_TASK TO COMPLETE_.
Report, from the records below, every line where the word "Reset" appears.

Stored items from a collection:
++++++++++++++++++++
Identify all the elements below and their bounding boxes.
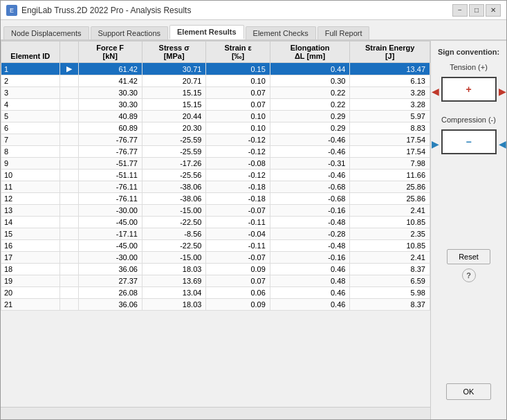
table-row[interactable]: 430.3015.150.070.223.28 (1, 99, 430, 111)
table-row[interactable]: 1836.0618.030.090.468.37 (1, 264, 430, 275)
sign-convention-title: Sign convention: (438, 48, 499, 56)
sidebar: Sign convention: Tension (+) ◀ + ▶ Compr… (430, 41, 506, 419)
maximize-button[interactable]: □ (469, 4, 484, 17)
col-arrow (59, 42, 78, 63)
tab-element-results[interactable]: Element Results (169, 25, 244, 39)
col-energy: Strain Energy[J] (350, 42, 430, 63)
tab-full-report[interactable]: Full Report (317, 26, 370, 39)
table-row[interactable]: 15-17.11-8.56-0.04-0.282.35 (1, 228, 430, 240)
table-row[interactable]: 241.4220.710.100.306.13 (1, 75, 430, 87)
table-row[interactable]: 16-45.00-22.50-0.11-0.4810.85 (1, 240, 430, 252)
col-elongation: ElongationΔL [mm] (270, 42, 350, 63)
reset-button[interactable]: Reset (447, 249, 490, 264)
compression-arrow-right: ◀ (499, 138, 506, 149)
tension-label: Tension (+) (450, 63, 488, 71)
app-icon: E (6, 5, 17, 16)
tab-support-reactions[interactable]: Support Reactions (91, 26, 169, 39)
table-row[interactable]: 12-76.11-38.06-0.18-0.6825.86 (1, 193, 430, 205)
tension-box: + (441, 77, 497, 102)
tension-arrow-right: ▶ (499, 86, 506, 97)
window-title: EngiLab Truss.2D 2022 Pro - Analysis Res… (21, 6, 191, 15)
table-row[interactable]: 1927.3713.690.070.486.59 (1, 275, 430, 287)
minimize-button[interactable]: − (452, 4, 468, 17)
tab-element-checks[interactable]: Element Checks (246, 26, 316, 39)
table-row[interactable]: 11-76.11-38.06-0.18-0.6825.86 (1, 181, 430, 193)
table-row[interactable]: 9-51.77-17.26-0.08-0.317.98 (1, 158, 430, 170)
table-row[interactable]: 2026.0813.040.060.465.98 (1, 287, 430, 299)
main-window: E EngiLab Truss.2D 2022 Pro - Analysis R… (0, 0, 507, 420)
title-bar-left: E EngiLab Truss.2D 2022 Pro - Analysis R… (6, 5, 191, 16)
close-button[interactable]: ✕ (486, 4, 501, 17)
table-row[interactable]: 2136.0618.030.090.468.37 (1, 299, 430, 311)
compression-label: Compression (-) (441, 116, 496, 124)
col-force: Force F[kN] (78, 42, 142, 63)
title-bar: E EngiLab Truss.2D 2022 Pro - Analysis R… (1, 1, 506, 20)
tension-section: Tension (+) ◀ + ▶ (432, 63, 506, 109)
table-row[interactable]: 14-45.00-22.50-0.11-0.4810.85 (1, 217, 430, 228)
tension-symbol: + (465, 84, 471, 95)
compression-box: − (441, 129, 497, 154)
col-stress: Stress σ[MPa] (142, 42, 205, 63)
table-row[interactable]: 660.8920.300.100.298.83 (1, 122, 430, 134)
table-wrapper[interactable]: Element ID Force F[kN] Stress σ[MPa] Str… (1, 41, 430, 407)
table-row[interactable]: 17-30.00-15.00-0.07-0.162.41 (1, 252, 430, 264)
table-row[interactable]: 540.8920.440.100.295.97 (1, 111, 430, 122)
table-area: Element ID Force F[kN] Stress σ[MPa] Str… (1, 41, 430, 419)
help-button[interactable]: ? (462, 268, 476, 282)
table-row[interactable]: 13-30.00-15.00-0.07-0.162.41 (1, 205, 430, 217)
compression-symbol: − (465, 136, 471, 147)
table-header-row: Element ID Force F[kN] Stress σ[MPa] Str… (1, 42, 430, 63)
compression-arrow-left: ▶ (432, 138, 439, 149)
results-table: Element ID Force F[kN] Stress σ[MPa] Str… (1, 41, 430, 311)
table-row[interactable]: 1▶61.4230.710.150.4413.47 (1, 63, 430, 75)
table-row[interactable]: 330.3015.150.070.223.28 (1, 87, 430, 99)
tab-node-displacements[interactable]: Node Displacements (3, 26, 89, 39)
window-controls: − □ ✕ (452, 4, 501, 17)
col-element-id: Element ID (1, 42, 60, 63)
sidebar-bottom: Reset ? OK (446, 249, 492, 412)
table-row[interactable]: 8-76.77-25.59-0.12-0.4617.54 (1, 146, 430, 158)
table-row[interactable]: 10-51.11-25.56-0.12-0.4611.66 (1, 170, 430, 181)
status-bar (1, 407, 430, 419)
table-row[interactable]: 7-76.77-25.59-0.12-0.4617.54 (1, 134, 430, 146)
col-strain: Strain ε[‰] (206, 42, 270, 63)
content-area: Element ID Force F[kN] Stress σ[MPa] Str… (1, 41, 506, 419)
compression-section: Compression (-) ▶ − ◀ (432, 116, 506, 161)
tab-bar: Node Displacements Support Reactions Ele… (1, 20, 506, 41)
tension-arrow-left: ◀ (432, 86, 439, 97)
ok-button[interactable]: OK (446, 383, 492, 400)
++++++++++++++++++++
_WRITTEN SOLUTION_.
reset-button[interactable]: Reset (447, 249, 490, 264)
sidebar-bottom: Reset ? OK (446, 249, 492, 412)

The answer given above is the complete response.